Beneath this line are entries. Copy the range from the line with "Fort Worth - 10.08. 2026 - 00:49:42" to the line with "Exposições no Rio", ends included, exactly; leave pictures out.

[Stored records]
....

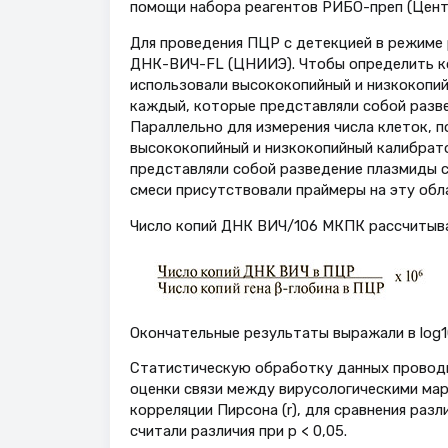
помощи набора реагентов РИБО-преп (Цент
Для проведения ПЦР с детекцией в режиме
ДНК-ВИЧ-FL (ЦНИИЭ). Чтобы определить к
использовали высококопийный и низкокопий
каждый, которые представляли собой разве
Параллельно для измерения числа клеток, 
высококопийный и низкокопийный калибрато
представляли собой разведение плазмиды с
смеси присутствовали праймеры на эту обл
Число копий ДНК ВИЧ/106 МКПК рассчитыва
Окончательные результаты выражали в log
Статистическую обработку данных проводил
оценки связи между вирусологическими ма
корреляции Пирсона (r), для сравнения раз
считали различия при p < 0,05.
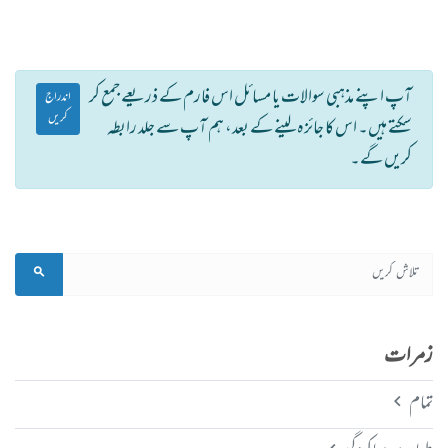
آپ اپنے مذہبی سوالات یا مسائل اس فارم کے ذریعے جمع کر
اندراج
کریں
سکتے ہیں۔ اس کا جائزہ لینے کے بعد، ہم آپ سے جلد رابطہ
کریں گے۔
زمرات
تمام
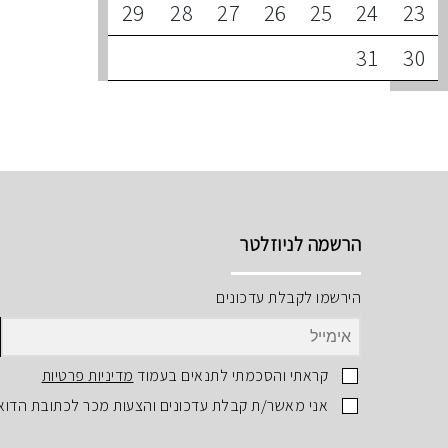
29
28
27
26
25
24
23
31
30
הרשמה לניוזלטר
הירשמו לקבלת עדכונים
קראתי והסכמתי לתנאים בעמוד
מדיניות פרטיות
אני מאשר/ת קבלת עדכונים והצעות מכר לכתובת הדוא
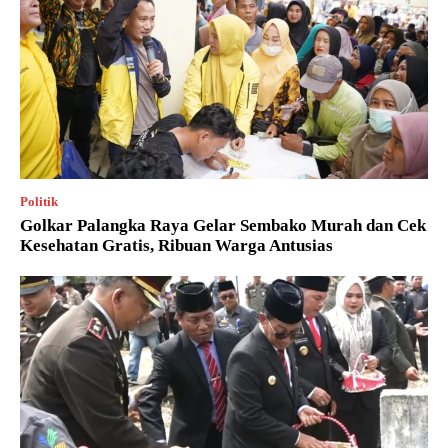
Politik
Golkar Palangka Raya Gelar Sembako Murah dan Cek
Kesehatan Gratis, Ribuan Warga Antusias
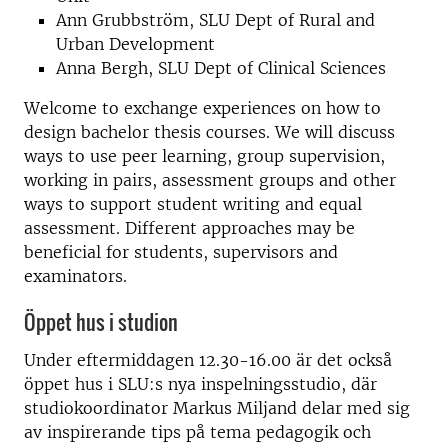
Ann Grubbström, SLU Dept of Rural and
Urban Development
Anna Bergh, SLU Dept of Clinical Sciences
Welcome to exchange experiences on how to
design bachelor thesis courses. We will discuss
ways to use peer learning, group supervision,
working in pairs, assessment groups and other
ways to support student writing and equal
assessment. Different approaches may be
beneficial for students, supervisors and
examinators.
Öppet hus i studion
Under eftermiddagen 12.30-16.00 är det också
öppet hus i SLU:s nya inspelningsstudio, där
studiokoordinator Markus Miljand delar med sig
av inspirerande tips på tema pedagogik och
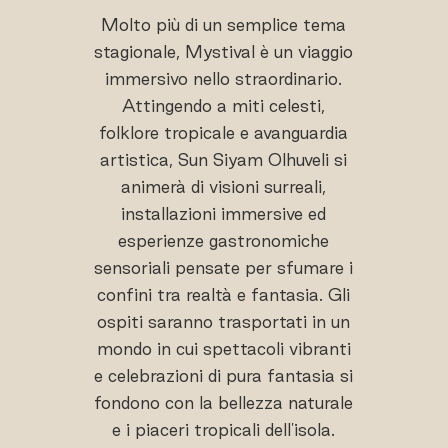
Molto più di un semplice tema
stagionale, Mystival è un viaggio
immersivo nello straordinario.
Attingendo a miti celesti,
folklore tropicale e avanguardia
artistica, Sun Siyam Olhuveli si
animerà di visioni surreali,
installazioni immersive ed
esperienze gastronomiche
sensoriali pensate per sfumare i
confini tra realtà e fantasia. Gli
ospiti saranno trasportati in un
mondo in cui spettacoli vibranti
e celebrazioni di pura fantasia si
fondono con la bellezza naturale
e i piaceri tropicali dell'isola.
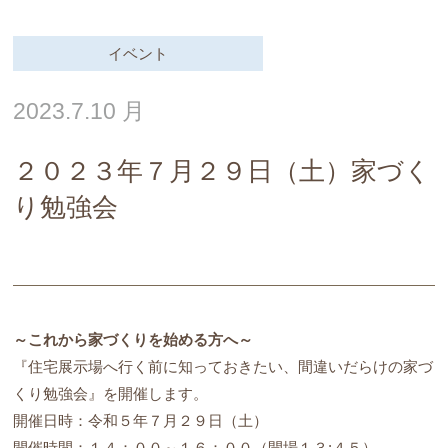
イベント
2023.7.10 月
２０２３年７月２９日（土）家づく
り勉強会
～これから家づくりを始める方へ～
『住宅展示場へ行く前に知っておきたい、間違いだらけの家づ
くり勉強会』を開催します。
開催日時：令和５年７月２９日（土）
開催時間：１４：００～１６：００（開場１３:４５）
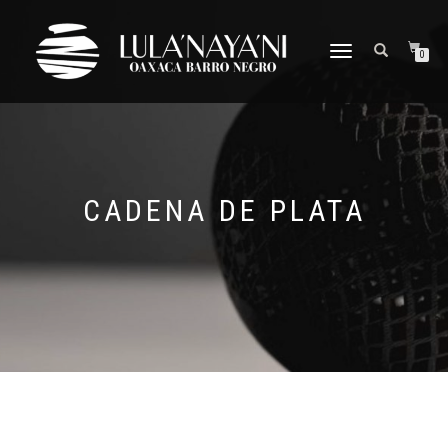
CAMBIAR
0
NAVEGACIÓN
CADENA DE PLATA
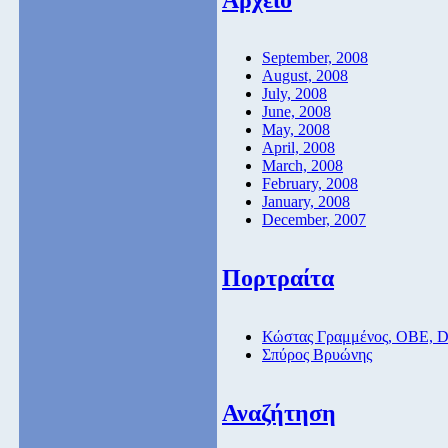
September, 2008
August, 2008
July, 2008
June, 2008
May, 2008
April, 2008
March, 2008
February, 2008
January, 2008
December, 2007
Πορτραίτα
Κώστας Γραμμένος, ΟΒΕ, 
Σπύρος Βρυώνης
Αναζήτηση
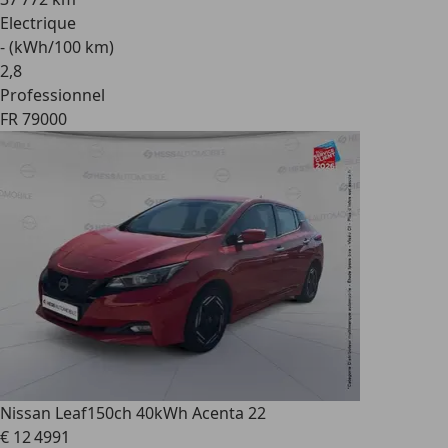
Electrique
- (kWh/100 km)
2
,
8
Professionnel
FR 79000
Nissan Leaf
150ch 40kWh Acenta 22
€ 12 499
1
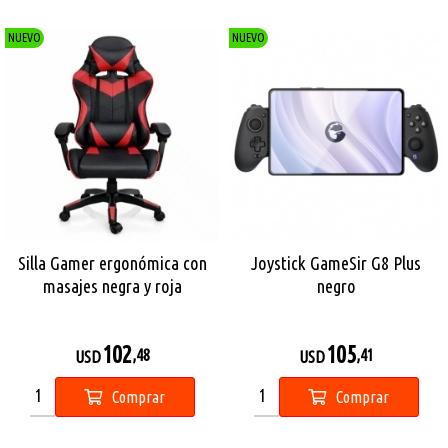
NUEVO
NUEVO
Silla Gamer ergonómica con
Joystick GameSir G8 Plus
masajes negra y roja
negro
102
105
,48
,41
USD
USD
Comprar
Comprar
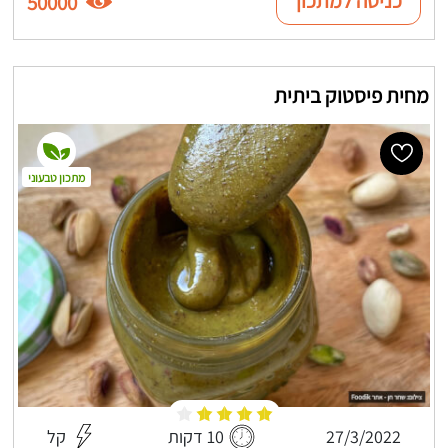
כניסה למתכון
50000
מחית פיסטוק ביתית
מתכון טבעוני
27/3/2022
10 דקות
קל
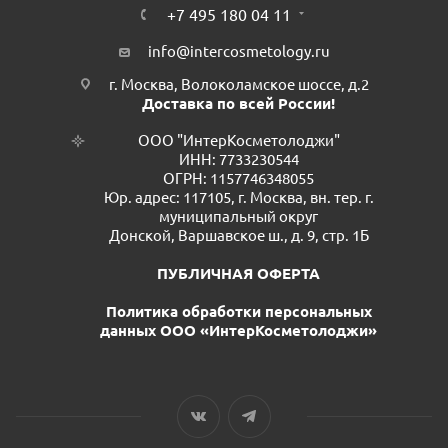
+7 495 180 04 11
info@intercosmetology.ru
г. Москва, Волоколамское шоссе, д.2
Доставка по всей России!
ООО "ИнтерКосметолоджи"
ИНН: 7733230544
ОГРН: 1157746348055
Юр. адрес: 117105, г. Москва, вн. тер. г.
муниципальный округ
Донской, Варшавское ш., д. 9, стр. 1Б
ПУБЛИЧНАЯ ОФЕРТА
Политика обработки персональных
данных ООО «ИнтерКосметолоджи»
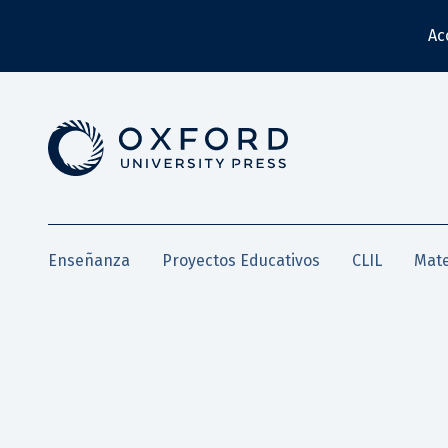
Ac
Enseñanza
Proyectos Educativos
CLIL
Mate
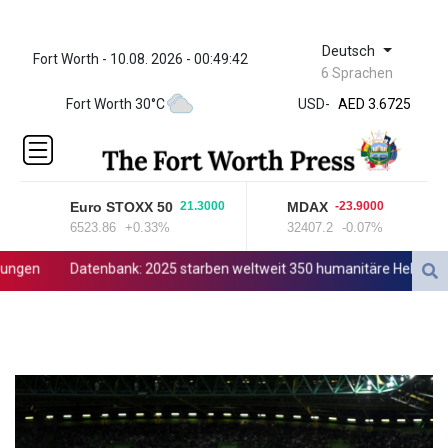
Deutsch
Fort Worth - 10.08. 2026 - 00:49:42
ZWL 321.999592
6 Sprachen
AED 3.6725
Fort Worth 30°C
USD
-
AED 3.6725
AFN 66.
ALL 80.653395
AMD
365.190533
Euro STOXX 50
MDAX
21.3000
-23.9000
AOA
6523.86
+0.33%
32407.2
-0.07%
917.000309
ARS
gen
Datenbank: 2025 starben weltweit 350 humanitäre Helfer - 186
1493.416007
AUD 1.416772
AWG 1.80125
AZN 1.689851
BAM 1.692154
BBD 2.008721
BDT 123.455081
BHD 0.3761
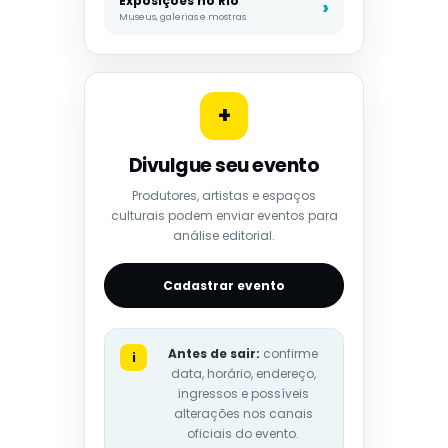
Exposições no Rio
Museus, galerias e mostras
+
Divulgue seu evento
Produtores, artistas e espaços
culturais podem enviar eventos para
análise editorial.
Cadastrar evento
Antes de sair:
confirme
i
data, horário, endereço,
ingressos e possíveis
alterações nos canais
oficiais do evento.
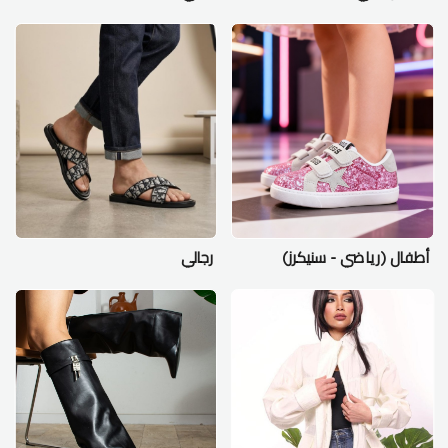
أطفال (رياضي - سنيكرز)
رجالي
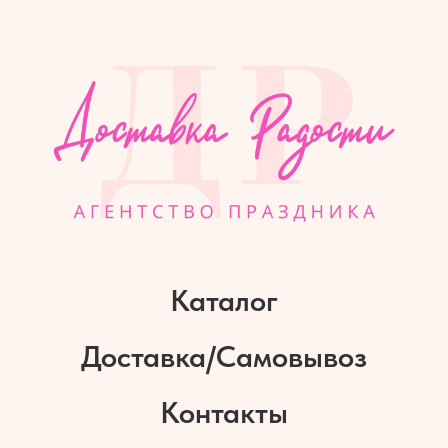
Каталог
Доставка/Самовывоз
Контакты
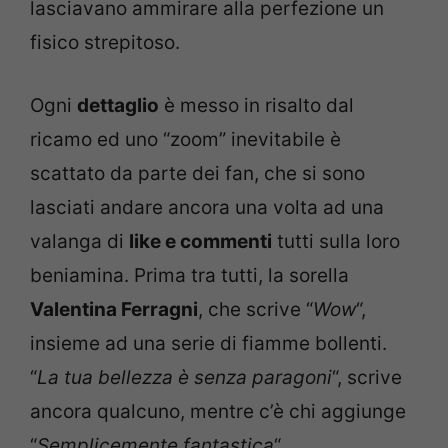
lasciavano ammirare alla perfezione un
fisico strepitoso.
Ogni
dettaglio
è messo in risalto dal
ricamo ed uno “zoom” inevitabile è
scattato da parte dei fan, che si sono
lasciati andare ancora una volta ad una
valanga di
like e commenti
tutti sulla loro
beniamina. Prima tra tutti, la sorella
Valentina Ferragni
, che scrive “
Wow
“,
insieme ad una serie di fiamme bollenti.
“
La tua bellezza è senza paragoni
“, scrive
ancora qualcuno, mentre c’è chi aggiunge
“
Semplicemente fantastica
“.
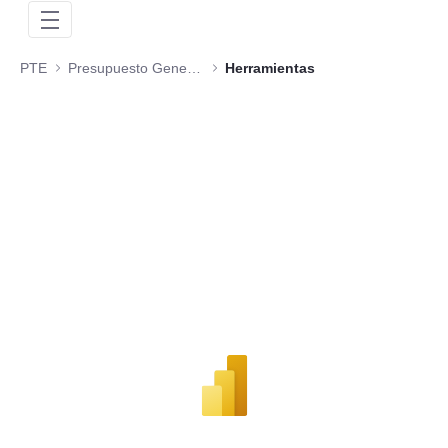
PTE
Presupuesto General de la Nación
Herramientas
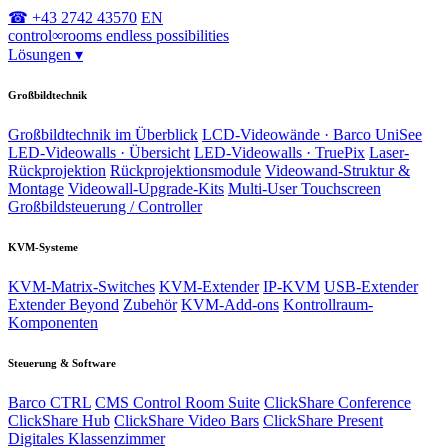
☎ +43 2742 43570
EN
control
∞
rooms
endless possibilities
Lösungen
▾
Großbildtechnik
Großbildtechnik im Überblick
LCD-Videowände · Barco UniSee
LED-Videowalls · Übersicht
LED-Videowalls · TruePix
Laser-
Rückprojektion
Rückprojektionsmodule
Videowand-Struktur &
Montage
Videowall-Upgrade-Kits
Multi-User Touchscreen
Großbildsteuerung / Controller
KVM-Systeme
KVM-Matrix-Switches
KVM-Extender
IP-KVM
USB-Extender
Extender Beyond
Zubehör
KVM-Add-ons
Kontrollraum-
Komponenten
Steuerung & Software
Barco CTRL
CMS Control Room Suite
ClickShare Conference
ClickShare Hub
ClickShare Video Bars
ClickShare Present
Digitales Klassenzimmer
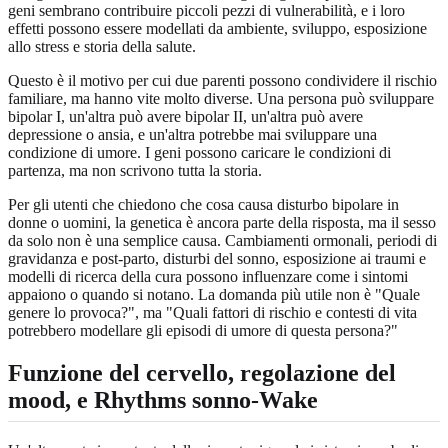
geni sembrano contribuire piccoli pezzi di vulnerabilità, e i loro
effetti possono essere modellati da ambiente, sviluppo, esposizione
allo stress e storia della salute.
Questo è il motivo per cui due parenti possono condividere il rischio
familiare, ma hanno vite molto diverse. Una persona può sviluppare
bipolar I, un'altra può avere bipolar II, un'altra può avere
depressione o ansia, e un'altra potrebbe mai sviluppare una
condizione di umore. I geni possono caricare le condizioni di
partenza, ma non scrivono tutta la storia.
Per gli utenti che chiedono che cosa causa disturbo bipolare in
donne o uomini, la genetica è ancora parte della risposta, ma il sesso
da solo non è una semplice causa. Cambiamenti ormonali, periodi di
gravidanza e post-parto, disturbi del sonno, esposizione ai traumi e
modelli di ricerca della cura possono influenzare come i sintomi
appaiono o quando si notano. La domanda più utile non è "Quale
genere lo provoca?", ma "Quali fattori di rischio e contesti di vita
potrebbero modellare gli episodi di umore di questa persona?"
Funzione del cervello, regolazione del
mood, e Rhythms sonno-Wake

....

* _Finished exercise_
Fort Worth - 10.08. 2026 - 00:49:42
ZWL 321.999592
6 Sprachen
AED 3.6725
Fort Worth 30°C
USD
-
AED 3.6725
AFN 66.
ALL 80.653395
AMD
365.190533
Euro STOXX 50
MDAX
21.3000
-23.9000
AOA
6523.86
+0.33%
32407.2
-0.07%
917.000309
ARS
gen
Datenbank: 2025 starben weltweit 350 humanitäre Helfer - 186
1493.416007
AUD 1.416772
AWG 1.80125
AZN 1.689851
BAM 1.692154
BBD 2.008721
BDT 123.455081
BHD 0.3761
Exposições no Rio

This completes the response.